Data for this task:
....
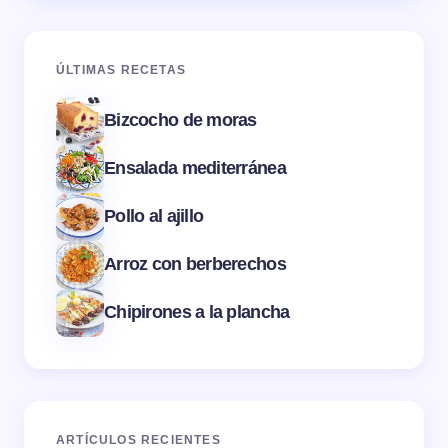
ÚLTIMAS RECETAS
Bizcocho de moras
Ensalada mediterránea
Pollo al ajillo
Arroz con berberechos
Chipirones a la plancha
ARTÍCULOS RECIENTES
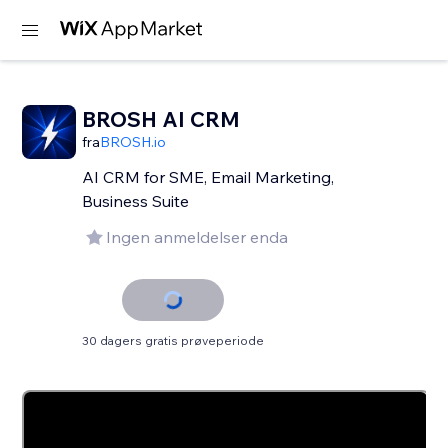
BROSH AI CRM
fra
BROSH.io
AI CRM for SME, Email Marketing,
Business Suite
Ingen anmeldelser enda
30 dagers gratis prøveperiode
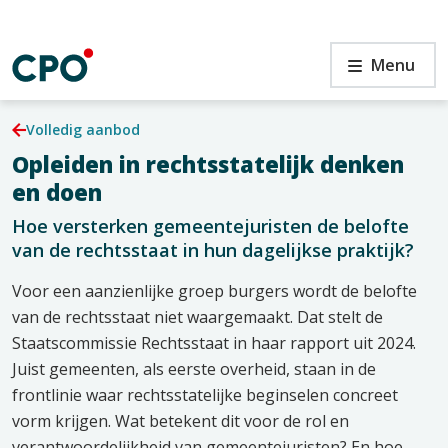
Ga
naar
de
en
Arnhem
Menu
inhoud
–
rechtsstatelijk
denken
Volledig aanbod
en
Opleiden in rechtsstatelijk denken
doen
en
en doen
Hoe versterken gemeentejuristen de belofte
van de rechtsstaat in hun dagelijkse praktijk?
Voor een aanzienlijke groep burgers wordt de belofte
van de rechtsstaat niet waargemaakt. Dat stelt de
Staatscommissie Rechtsstaat in haar rapport uit 2024.
Juist gemeenten, als eerste overheid, staan in de
frontlinie waar rechtsstatelijke beginselen concreet
vorm krijgen. Wat betekent dit voor de rol en
verantwoordelijkheid van gemeentejuristen? En hoe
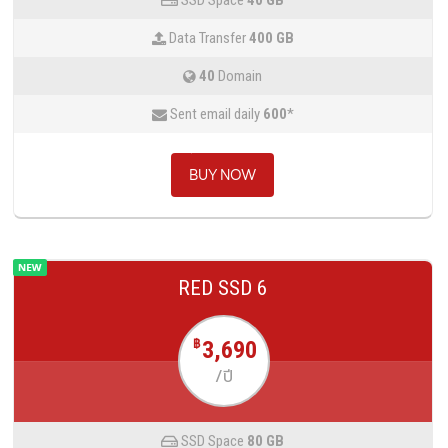
SSD Space
40 GB
Data Transfer
400 GB
40
Domain
Sent email daily
600
*
BUY NOW
RED SSD 6
3,690
฿
/ปี
SSD Space
80 GB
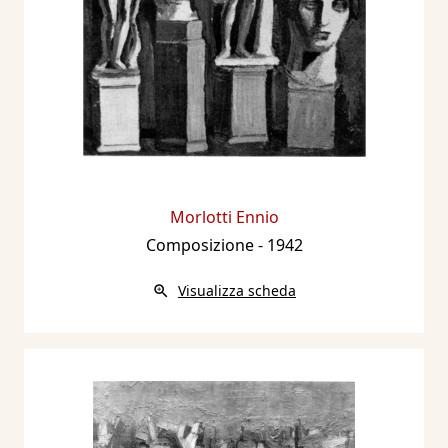
Morlotti Ennio
Composizione
- 1942
Visualizza scheda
....
Leaving out every picture, extract verbatim the lines from the one containing "Staatscommissie Rechtsstaat in" through the last line of the listing, inclusive.

Answer space:
Staatscommissie Rechtsstaat in haar rapport uit 2024.
Juist gemeenten, als eerste overheid, staan in de
frontlinie waar rechtsstatelijke beginselen concreet
vorm krijgen. Wat betekent dit voor de rol en
verantwoordelijkheid van gemeentejuristen? En hoe
SSD Space
40 GB
Data Transfer
400 GB
40
Domain
Sent email daily
600
*
BUY NOW
RED SSD 6
3,690
฿
/ปี
SSD Space
80 GB
Morlotti Ennio
Composizione
- 1942
Visualizza scheda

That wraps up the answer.